**About this task**
Set down the first line below and each line after it, ending with the one that holds "उनका फोन नॉक्‍स". Pictures do not belong in the copy.

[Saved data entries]
+ + + +

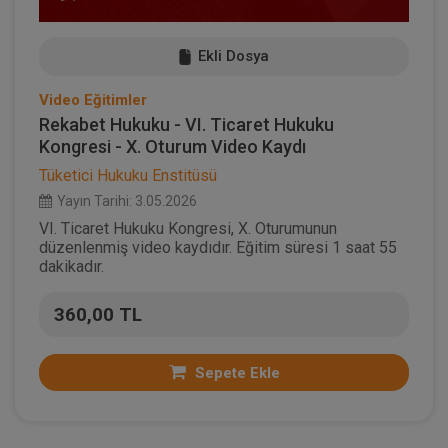
Ekli Dosya
Video Eğitimler
Rekabet Hukuku - VI. Ticaret Hukuku
Kongresi - X. Oturum Video Kaydı
Tüketici Hukuku Enstitüsü
Yayın Tarihi: 3.05.2026
VI. Ticaret Hukuku Kongresi, X. Oturumunun
düzenlenmiş video kaydıdır. Eğitim süresi 1 saat 55
dakikadır.
360,00 TL
Sepete Ekle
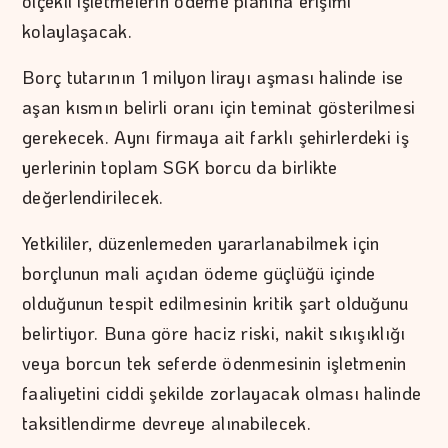
ölçekli işletmelerin ödeme planına erişimi
kolaylaşacak.
Borç tutarının 1 milyon lirayı aşması halinde ise
aşan kısmın belirli oranı için teminat gösterilmesi
gerekecek. Aynı firmaya ait farklı şehirlerdeki iş
yerlerinin toplam SGK borcu da birlikte
değerlendirilecek.
Yetkililer, düzenlemeden yararlanabilmek için
borçlunun mali açıdan ödeme güçlüğü içinde
olduğunun tespit edilmesinin kritik şart olduğunu
belirtiyor. Buna göre haciz riski, nakit sıkışıklığı
veya borcun tek seferde ödenmesinin işletmenin
faaliyetini ciddi şekilde zorlayacak olması halinde
taksitlendirme devreye alınabilecek.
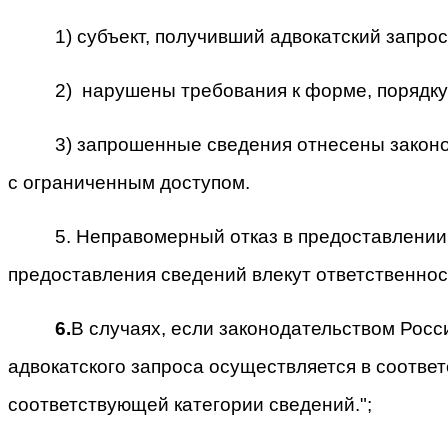
1) субъект, получивший адвокатский запро
2) нарушены требования к форме, порядку
3) запрошенные сведения отнесены закон
с ограниченным доступом.
5. Неправомерный отказ в предоставлени
предоставления сведений влекут ответственно
6.
В случаях, если законодательством Рос
адвокатского запроса осуществляется в соотве
соответствующей категории сведений.";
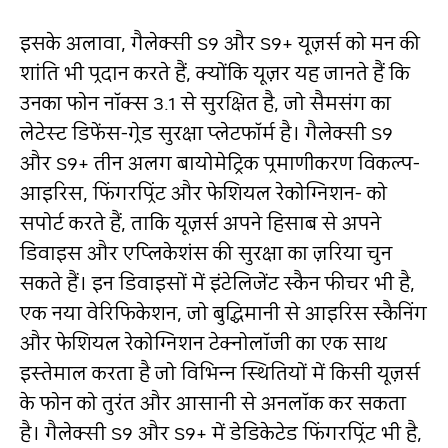
इसके अलावा, गैलेक्सी S9 और S9+ यूज़र्स को मन की
शांति भी प्रदान करते हैं, क्‍योंकि यूज़र यह जानते हैं कि
उनका फोन नॉक्‍स 3.1 से सुरक्षित है, जो सैमसंग का
लेटेस्ट डिफेंस-ग्रेड सुरक्षा प्‍लेटफॉर्म है। गैलेक्सी S9
और S9+ तीन अलग बायोमेट्रिक प्रमाणीकरण विकल्‍प-
आइरिस, फिंग‍रप्रिंट और फेशियल रेकोग्निशन- को
सपोर्ट करते हैं, ताकि यूज़र्स अपने हिसाब से अपने
डिवाइस और एप्‍लिकेशंस की सुरक्षा का ज़रिया चुन
सकते हैं। इन डिवाइसों में इंटेलिजेंट स्‍कैन फीचर भी है,
एक नया वेरिफिकेशन, जो बुद्धिमानी से आइरिस स्कैनिंग
और फेशियल रेकोग्निशन टेक्‍नोलॉजी का एक साथ
इस्तेमाल करता है जो विभिन्न स्थितियों में किसी यूज़र्स
के फोन को तुरंत और आसानी से अनलॉक कर सकता
है। गैलेक्सी S9 और S9+ में डेडिके‍टेड फिंगरप्रिंट भी है,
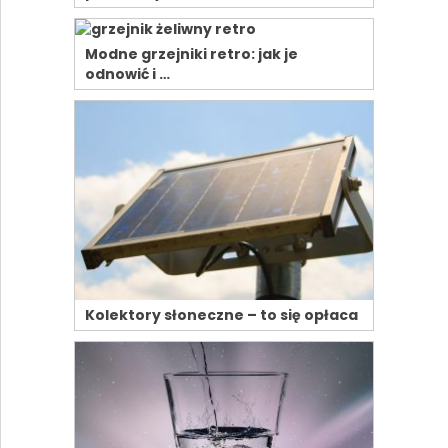
Modne grzejniki retro: jak je
odnowić i …
Kolektory słoneczne – to się opłaca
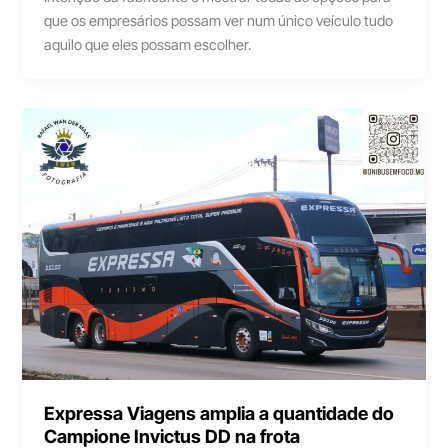
que os empresários possam ver num único veículo tudo
aquilo que eles possam escolher.
Expressa Viagens amplia a quantidade do
Campione Invictus DD na frota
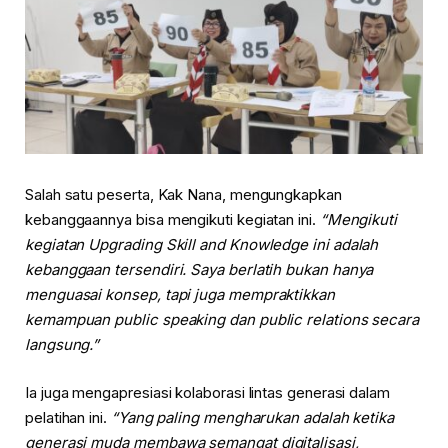
Salah satu peserta, Kak Nana, mengungkapkan
kebanggaannya bisa mengikuti kegiatan ini.
“Mengikuti
kegiatan Upgrading Skill and Knowledge ini adalah
kebanggaan tersendiri. Saya berlatih bukan hanya
menguasai konsep, tapi juga mempraktikkan
kemampuan public speaking dan public relations secara
langsung.”
Ia juga mengapresiasi kolaborasi lintas generasi dalam
pelatihan ini.
“Yang paling mengharukan adalah ketika
generasi muda membawa semangat digitalisasi,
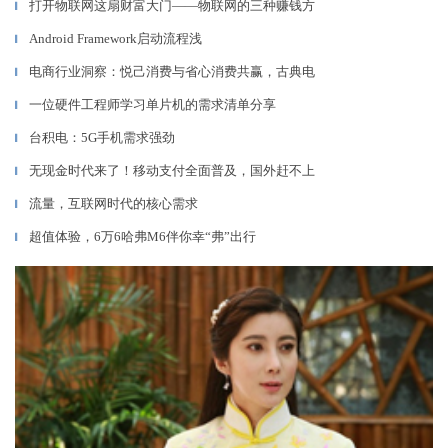
打开物联网这扇财富大门——物联网的三种赚钱方
▎
Android Framework启动流程浅
▎
电商行业洞察：悦己消费与省心消费共赢，古典电
▎
一位硬件工程师学习单片机的需求清单分享
▎
台积电：5G手机需求强劲
▎
无现金时代来了！移动支付全面普及，国外赶不上
▎
流量，互联网时代的核心需求
▎
超值体验，6万6哈弗M6伴你幸“弗”出行
▎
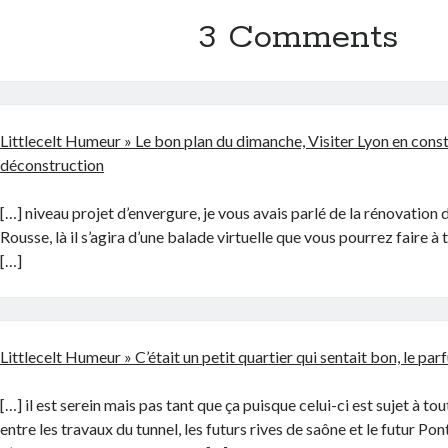
3 Comments
Littlecelt Humeur » Le bon plan du dimanche, Visiter Lyon en const
déconstruction
[…] niveau projet d’envergure, je vous avais parlé de la rénovation 
Rousse, là il s’agira d’une balade virtuelle que vous pourrez faire à t
[…]
Littlecelt Humeur » C’était un petit quartier qui sentait bon, le par
[…] il est serein mais pas tant que ça puisque celui-ci est sujet à 
entre les travaux du tunnel, les futurs rives de saône et le futur Po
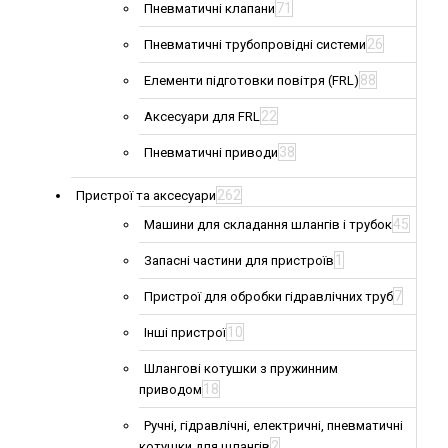
71
Пневматичні клапани
26
Пневматичні трубопровідні системи
88
Елементи підготовки повітря (FRL)
22
Аксесуари для FRL
38
Пневматичні приводи
262
Пристрої та аксесуари
45
Машини для складання шлангів і трубок
1
Запасні частини для пристроїв
7
Пристрої для обробки гідравлічних труб
10
Інші пристрої
Шлангові котушки з пружинним
18
приводом
Ручні, гідравлічні, електричні, пневматичні
2
котушки для шлангів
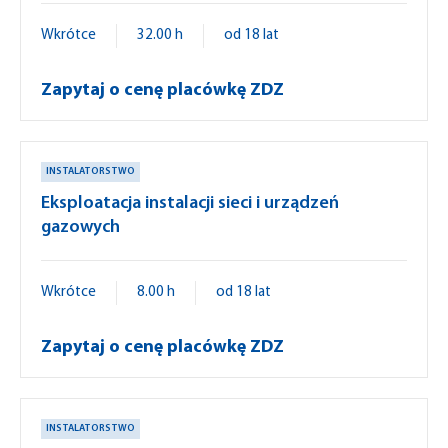
Wkrótce
32.00 h
od 18 lat
Zapytaj o cenę placówkę ZDZ
INSTALATORSTWO
Eksploatacja instalacji sieci i urządzeń
gazowych
Wkrótce
8.00 h
od 18 lat
Zapytaj o cenę placówkę ZDZ
INSTALATORSTWO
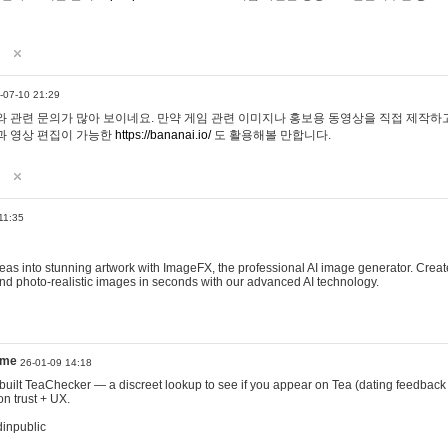
-07-10 21:29
 관련 문의가 많아 보이네요. 만약 게임 관련 이미지나 홍보용 동영상을 직접 제작하고 
과 영상 편집이 가능한
https://bananai.io/
도 활용해볼 만합니다.
11:35
eas into stunning artwork with ImageFX, the professional AI image generator. Create
, and photo-realistic images in seconds with our advanced AI technology.
ame
26-01-09 14:18
 I built TeaChecker — a discreet lookup to see if you appear on Tea (dating feedback
n trust + UX.
dinpublic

+ + + +

**Answer to this exercise**
Ekli Dosya
Video Eğitimler
Rekabet Hukuku - VI. Ticaret Hukuku
Kongresi - X. Oturum Video Kaydı
Tüketici Hukuku Enstitüsü
Yayın Tarihi: 3.05.2026
VI. Ticaret Hukuku Kongresi, X. Oturumunun
düzenlenmiş video kaydıdır. Eğitim süresi 1 saat 55
dakikadır.
360,00 TL
Sepete Ekle
ölçekli işletmelerin ödeme planına erişimi
kolaylaşacak.
Borç tutarının 1 milyon lirayı aşması halinde ise
aşan kısmın belirli oranı için teminat gösterilmesi
gerekecek. Aynı firmaya ait farklı şehirlerdeki iş
yerlerinin toplam SGK borcu da birlikte
değerlendirilecek.
Yetkililer, düzenlemeden yararlanabilmek için
borçlunun mali açıdan ödeme güçlüğü içinde
olduğunun tespit edilmesinin kritik şart olduğunu
belirtiyor. Buna göre haciz riski, nakit sıkışıklığı
veya borcun tek seferde ödenmesinin işletmenin
faaliyetini ciddi şekilde zorlayacak olması halinde
taksitlendirme devreye alınabilecek.
1) субъект, получивший адвокатский запро
2) нарушены требования к форме, порядку
3) запрошенные сведения отнесены закон
с ограниченным доступом.
5. Неправомерный отказ в предоставлени
предоставления сведений влекут ответственно
6.
В случаях, если законодательством Рос
адвокатского запроса осуществляется в соотве
соответствующей категории сведений.";
इसके अलावा, गैलेक्सी S9 और S9+ यूज़र्स को मन की
शांति भी प्रदान करते हैं, क्‍योंकि यूज़र यह जानते हैं कि
उनका फोन नॉक्‍स 3.1 से सुरक्षित है, जो सैमसंग का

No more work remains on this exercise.